Assignment:
The entries are to be output in full, word for word.
-------------------------
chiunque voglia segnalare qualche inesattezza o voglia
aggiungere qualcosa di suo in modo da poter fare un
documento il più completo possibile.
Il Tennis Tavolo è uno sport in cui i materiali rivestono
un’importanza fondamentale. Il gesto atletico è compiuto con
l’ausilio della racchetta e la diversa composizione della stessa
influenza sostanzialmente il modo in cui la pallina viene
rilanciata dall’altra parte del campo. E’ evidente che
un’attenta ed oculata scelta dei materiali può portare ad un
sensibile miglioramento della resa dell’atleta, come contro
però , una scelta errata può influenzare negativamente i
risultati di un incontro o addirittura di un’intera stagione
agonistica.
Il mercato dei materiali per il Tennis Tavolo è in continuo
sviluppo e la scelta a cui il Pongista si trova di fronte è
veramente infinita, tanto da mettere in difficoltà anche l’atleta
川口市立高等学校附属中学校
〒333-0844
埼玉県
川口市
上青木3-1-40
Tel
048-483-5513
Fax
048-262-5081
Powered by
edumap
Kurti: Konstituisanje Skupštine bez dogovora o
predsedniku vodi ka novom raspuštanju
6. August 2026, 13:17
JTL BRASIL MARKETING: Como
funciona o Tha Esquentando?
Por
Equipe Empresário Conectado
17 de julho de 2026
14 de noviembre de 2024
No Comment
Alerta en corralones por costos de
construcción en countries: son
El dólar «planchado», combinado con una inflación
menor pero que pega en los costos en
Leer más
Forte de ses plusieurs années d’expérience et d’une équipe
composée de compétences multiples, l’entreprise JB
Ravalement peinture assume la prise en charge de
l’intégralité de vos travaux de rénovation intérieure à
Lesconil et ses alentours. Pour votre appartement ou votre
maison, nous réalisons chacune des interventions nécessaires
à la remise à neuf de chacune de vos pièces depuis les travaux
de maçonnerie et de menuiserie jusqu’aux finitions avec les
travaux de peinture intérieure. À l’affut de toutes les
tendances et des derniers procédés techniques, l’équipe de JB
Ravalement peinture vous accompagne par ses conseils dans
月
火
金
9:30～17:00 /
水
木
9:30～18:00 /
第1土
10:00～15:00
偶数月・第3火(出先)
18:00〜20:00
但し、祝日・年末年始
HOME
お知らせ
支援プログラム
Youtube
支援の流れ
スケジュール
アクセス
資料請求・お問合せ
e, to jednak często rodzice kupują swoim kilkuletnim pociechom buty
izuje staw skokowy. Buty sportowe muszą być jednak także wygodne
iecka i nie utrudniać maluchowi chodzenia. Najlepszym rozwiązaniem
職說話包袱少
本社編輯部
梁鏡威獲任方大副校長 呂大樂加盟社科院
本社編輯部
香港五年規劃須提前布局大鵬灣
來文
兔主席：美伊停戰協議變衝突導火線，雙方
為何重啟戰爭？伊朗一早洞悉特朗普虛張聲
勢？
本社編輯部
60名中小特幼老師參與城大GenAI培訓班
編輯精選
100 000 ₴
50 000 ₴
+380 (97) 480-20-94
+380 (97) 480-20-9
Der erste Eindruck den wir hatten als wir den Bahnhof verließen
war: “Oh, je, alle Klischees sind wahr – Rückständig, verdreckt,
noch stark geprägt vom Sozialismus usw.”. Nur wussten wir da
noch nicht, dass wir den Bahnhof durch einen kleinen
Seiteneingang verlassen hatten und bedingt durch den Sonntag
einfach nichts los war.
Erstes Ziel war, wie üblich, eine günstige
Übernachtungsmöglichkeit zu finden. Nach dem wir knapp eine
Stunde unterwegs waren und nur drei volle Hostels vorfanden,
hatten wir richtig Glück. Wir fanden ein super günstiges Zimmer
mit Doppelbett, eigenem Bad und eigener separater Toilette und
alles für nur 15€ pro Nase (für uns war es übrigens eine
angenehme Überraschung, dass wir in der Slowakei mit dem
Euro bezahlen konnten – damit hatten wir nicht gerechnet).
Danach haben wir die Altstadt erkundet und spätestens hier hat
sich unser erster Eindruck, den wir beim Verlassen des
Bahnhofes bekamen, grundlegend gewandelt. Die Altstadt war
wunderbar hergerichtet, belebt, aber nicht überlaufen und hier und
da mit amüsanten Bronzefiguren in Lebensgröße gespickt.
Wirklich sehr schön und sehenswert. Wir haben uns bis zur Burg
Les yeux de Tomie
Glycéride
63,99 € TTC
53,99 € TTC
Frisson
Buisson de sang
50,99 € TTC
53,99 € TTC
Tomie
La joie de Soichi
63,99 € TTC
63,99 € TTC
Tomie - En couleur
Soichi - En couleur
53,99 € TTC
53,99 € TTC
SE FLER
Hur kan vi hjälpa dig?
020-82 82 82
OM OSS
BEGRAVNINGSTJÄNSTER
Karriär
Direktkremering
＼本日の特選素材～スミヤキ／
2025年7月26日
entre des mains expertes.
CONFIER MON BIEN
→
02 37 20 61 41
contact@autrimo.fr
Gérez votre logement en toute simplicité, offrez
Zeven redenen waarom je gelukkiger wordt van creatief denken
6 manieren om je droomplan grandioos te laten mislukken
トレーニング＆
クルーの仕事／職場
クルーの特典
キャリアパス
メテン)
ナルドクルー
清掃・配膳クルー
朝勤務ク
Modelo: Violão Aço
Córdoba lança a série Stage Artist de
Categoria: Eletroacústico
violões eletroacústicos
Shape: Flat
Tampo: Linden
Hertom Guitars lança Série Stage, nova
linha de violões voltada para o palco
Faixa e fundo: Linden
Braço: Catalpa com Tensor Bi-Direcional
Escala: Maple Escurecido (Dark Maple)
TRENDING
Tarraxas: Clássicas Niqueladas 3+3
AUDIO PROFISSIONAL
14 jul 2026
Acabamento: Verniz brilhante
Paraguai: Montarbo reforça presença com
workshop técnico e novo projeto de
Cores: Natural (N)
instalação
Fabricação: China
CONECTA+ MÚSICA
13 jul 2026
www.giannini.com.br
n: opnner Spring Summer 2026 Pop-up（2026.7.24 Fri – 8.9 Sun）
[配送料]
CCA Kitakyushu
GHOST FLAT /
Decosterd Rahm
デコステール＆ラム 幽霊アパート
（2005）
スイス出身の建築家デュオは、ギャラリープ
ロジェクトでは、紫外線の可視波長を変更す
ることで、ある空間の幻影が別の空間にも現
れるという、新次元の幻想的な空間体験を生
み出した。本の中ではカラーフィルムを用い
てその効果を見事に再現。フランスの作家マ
-------------------------
Result below:
chiunque voglia segnalare qualche inesattezza o voglia
aggiungere qualcosa di suo in modo da poter fare un
documento il più completo possibile.
Il Tennis Tavolo è uno sport in cui i materiali rivestono
un’importanza fondamentale. Il gesto atletico è compiuto con
l’ausilio della racchetta e la diversa composizione della stessa
influenza sostanzialmente il modo in cui la pallina viene
rilanciata dall’altra parte del campo. E’ evidente che
un’attenta ed oculata scelta dei materiali può portare ad un
sensibile miglioramento della resa dell’atleta, come contro
però , una scelta errata può influenzare negativamente i
risultati di un incontro o addirittura di un’intera stagione
agonistica.
Il mercato dei materiali per il Tennis Tavolo è in continuo
sviluppo e la scelta a cui il Pongista si trova di fronte è
veramente infinita, tanto da mettere in difficoltà anche l’atleta
川口市立高等学校附属中学校
〒333-0844
埼玉県
川口市
上青木3-1-40
Tel
048-483-5513
Fax
048-262-5081
Powered by
edumap
Kurti: Konstituisanje Skupštine bez dogovora o
predsedniku vodi ka novom raspuštanju
6. August 2026, 13:17
JTL BRASIL MARKETING: Como
funciona o Tha Esquentando?
Por
Equipe Empresário Conectado
17 de julho de 2026
14 de noviembre de 2024
No Comment
Alerta en corralones por costos de
construcción en countries: son
El dólar «planchado», combinado con una inflación
menor pero que pega en los costos en
Leer más
Forte de ses plusieurs années d’expérience et d’une équipe
composée de compétences multiples, l’entreprise JB
Ravalement peinture assume la prise en charge de
l’intégralité de vos travaux de rénovation intérieure à
Lesconil et ses alentours. Pour votre appartement ou votre
maison, nous réalisons chacune des interventions nécessaires
à la remise à neuf de chacune de vos pièces depuis les travaux
de maçonnerie et de menuiserie jusqu’aux finitions avec les
travaux de peinture intérieure. À l’affut de toutes les
tendances et des derniers procédés techniques, l’équipe de JB
Ravalement peinture vous accompagne par ses conseils dans
月
火
金
9:30～17:00 /
水
木
9:30～18:00 /
第1土
10:00～15:00
偶数月・第3火(出先)
18:00〜20:00
但し、祝日・年末年始
HOME
お知らせ
支援プログラム
Youtube
支援の流れ
スケジュール
アクセス
資料請求・お問合せ
e, to jednak często rodzice kupują swoim kilkuletnim pociechom buty
izuje staw skokowy. Buty sportowe muszą być jednak także wygodne
iecka i nie utrudniać maluchowi chodzenia. Najlepszym rozwiązaniem
職說話包袱少
本社編輯部
梁鏡威獲任方大副校長 呂大樂加盟社科院
本社編輯部
香港五年規劃須提前布局大鵬灣
來文
兔主席：美伊停戰協議變衝突導火線，雙方
為何重啟戰爭？伊朗一早洞悉特朗普虛張聲
勢？
本社編輯部
60名中小特幼老師參與城大GenAI培訓班
編輯精選
100 000 ₴
50 000 ₴
+380 (97) 480-20-94
+380 (97) 480-20-9
Der erste Eindruck den wir hatten als wir den Bahnhof verließen
war: “Oh, je, alle Klischees sind wahr – Rückständig, verdreckt,
noch stark geprägt vom Sozialismus usw.”. Nur wussten wir da
noch nicht, dass wir den Bahnhof durch einen kleinen
Seiteneingang verlassen hatten und bedingt durch den Sonntag
einfach nichts los war.
Erstes Ziel war, wie üblich, eine günstige
Übernachtungsmöglichkeit zu finden. Nach dem wir knapp eine
Stunde unterwegs waren und nur drei volle Hostels vorfanden,
hatten wir richtig Glück. Wir fanden ein super günstiges Zimmer
mit Doppelbett, eigenem Bad und eigener separater Toilette und
alles für nur 15€ pro Nase (für uns war es übrigens eine
angenehme Überraschung, dass wir in der Slowakei mit dem
Euro bezahlen konnten – damit hatten wir nicht gerechnet).
Danach haben wir die Altstadt erkundet und spätestens hier hat
sich unser erster Eindruck, den wir beim Verlassen des
Bahnhofes bekamen, grundlegend gewandelt. Die Altstadt war
wunderbar hergerichtet, belebt, aber nicht überlaufen und hier und
da mit amüsanten Bronzefiguren in Lebensgröße gespickt.
Wirklich sehr schön und sehenswert. Wir haben uns bis zur Burg
Les yeux de Tomie
Glycéride
63,99 € TTC
53,99 € TTC
Frisson
Buisson de sang
50,99 € TTC
53,99 € TTC
Tomie
La joie de Soichi
63,99 € TTC
63,99 € TTC
Tomie - En couleur
Soichi - En couleur
53,99 € TTC
53,99 € TTC
SE FLER
Hur kan vi hjälpa dig?
020-82 82 82
OM OSS
BEGRAVNINGSTJÄNSTER
Karriär
Direktkremering
＼本日の特選素材～スミヤキ／
2025年7月26日
entre des mains expertes.
CONFIER MON BIEN
→
02 37 20 61 41
contact@autrimo.fr
Gérez votre logement en toute simplicité, offrez
Zeven redenen waarom je gelukkiger wordt van creatief denken
6 manieren om je droomplan grandioos te laten mislukken
トレーニング＆
クルーの仕事／職場
クルーの特典
キャリアパス
メテン)
ナルドクルー
清掃・配膳クルー
朝勤務ク
Modelo: Violão Aço
Córdoba lança a série Stage Artist de
Categoria: Eletroacústico
violões eletroacústicos
Shape: Flat
Tampo: Linden
Hertom Guitars lança Série Stage, nova
linha de violões voltada para o palco
Faixa e fundo: Linden
Braço: Catalpa com Tensor Bi-Direcional
Escala: Maple Escurecido (Dark Maple)
TRENDING
Tarraxas: Clássicas Niqueladas 3+3
AUDIO PROFISSIONAL
14 jul 2026
Acabamento: Verniz brilhante
Paraguai: Montarbo reforça presença com
workshop técnico e novo projeto de
Cores: Natural (N)
instalação
Fabricação: China
CONECTA+ MÚSICA
13 jul 2026
www.giannini.com.br
n: opnner Spring Summer 2026 Pop-up（2026.7.24 Fri – 8.9 Sun）
[配送料]
CCA Kitakyushu
GHOST FLAT /
Decosterd Rahm
デコステール＆ラム 幽霊アパート
（2005）
スイス出身の建築家デュオは、ギャラリープ
ロジェクトでは、紫外線の可視波長を変更す
ることで、ある空間の幻影が別の空間にも現
れるという、新次元の幻想的な空間体験を生
み出した。本の中ではカラーフィルムを用い
てその効果を見事に再現。フランスの作家マ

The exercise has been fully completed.